The Federal Government has not yet put forward a proposal to raise the Goods and Services Tax.

But the Federal Labor Party has vowed to oppose any increase and that is now creating internal divisions.

Political reporter Tom Iggulden has more from Canberra.

TOM IGGULDEN: On a dreary Canberra morning, the airport was bustling with politicians, like South Australian Labor front Bencher Penny Wong returning to Parliament, from their long winter break.

PENNY WONG: It's good to be back in Canberra glad to see the weather is as welcoming as always.

TOM IGGULDEN: On the weekend, South Australian Labor Premier Jay Weatherill reiterated his call for an increase in the GST, while criticising what he described as an incoherent plan from Federal Labor to fill a gap in school funding for states.

PENNY WONG: Jay is doing what you would anticipate a Labor Premier to do is which is to argue for more funding for health and more funding for education.

TOM IGGULDEN: Others in Labor are less forgiving.

Opposition defence spokesman Stephen Conroy is challenging Mr Weatherill to call a state election on the GST, despite the state having fixed parliamentary terms.

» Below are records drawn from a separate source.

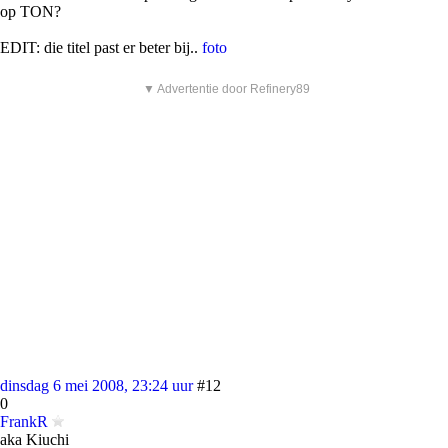
op TON?
EDIT: die titel past er beter bij..
foto
▼ Advertentie door Refinery89
dinsdag 6 mei 2008, 23:24 uur
#12
0
FrankR
aka Kiuchi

STEPHEN CONROY: Jay Weatherill went to the last election in South Australia campaigning against a GST. He said he would never support an increase in the GST.

TOM IGGULDEN: Queensland Labor frontbencher Jim Chalmers is more concerned about Mr Weatherill's attack on opposition leader Bill Shorten's claims of how he would fund $37 billion worth of education spending he's committed to under the Gonksi school improvement plan.

JIM CHALMERS: He's entirely wrong about the funding of Labor's plan to improve every school in the country, entirely wrong about the detail that we've put out there.

We've put out tens of billions of dollars in savings, more than any opposition for some time.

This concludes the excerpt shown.